* Task item *
Among the records below, find each line that includes the string "blysyra" and copy it.

Input material: Begin

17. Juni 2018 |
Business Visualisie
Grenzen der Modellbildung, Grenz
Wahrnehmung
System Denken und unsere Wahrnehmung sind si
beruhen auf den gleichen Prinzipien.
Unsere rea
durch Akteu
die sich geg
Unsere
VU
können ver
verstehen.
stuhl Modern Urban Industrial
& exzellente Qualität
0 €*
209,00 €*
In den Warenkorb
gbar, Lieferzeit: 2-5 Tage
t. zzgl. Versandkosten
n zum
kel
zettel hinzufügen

Input material: End
Input material: Begin

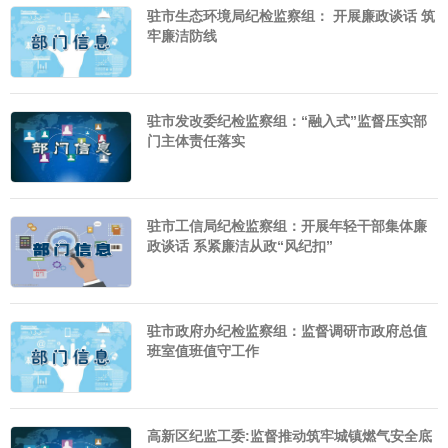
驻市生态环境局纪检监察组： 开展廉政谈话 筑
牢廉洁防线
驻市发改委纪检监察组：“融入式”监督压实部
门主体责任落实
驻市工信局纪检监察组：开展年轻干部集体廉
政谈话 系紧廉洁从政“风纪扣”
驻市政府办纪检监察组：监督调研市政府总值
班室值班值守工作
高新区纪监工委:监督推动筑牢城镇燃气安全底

Input material: End
Input material: Begin

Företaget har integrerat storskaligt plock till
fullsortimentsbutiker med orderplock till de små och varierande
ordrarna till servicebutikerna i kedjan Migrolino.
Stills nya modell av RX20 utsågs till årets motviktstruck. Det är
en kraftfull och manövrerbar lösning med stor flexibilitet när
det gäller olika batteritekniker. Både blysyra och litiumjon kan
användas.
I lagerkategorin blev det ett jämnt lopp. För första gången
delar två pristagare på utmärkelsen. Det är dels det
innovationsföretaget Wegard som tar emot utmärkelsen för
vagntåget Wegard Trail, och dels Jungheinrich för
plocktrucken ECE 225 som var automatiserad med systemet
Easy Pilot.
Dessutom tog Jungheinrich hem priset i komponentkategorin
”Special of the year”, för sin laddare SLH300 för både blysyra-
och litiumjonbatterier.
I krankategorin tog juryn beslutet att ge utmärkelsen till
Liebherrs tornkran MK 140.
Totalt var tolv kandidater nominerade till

Input material: End

* Exercise result *
det gäller olika batteritekniker. Både blysyra och litiumjon kan
”Special of the year”, för sin laddare SLH300 för både blysyra-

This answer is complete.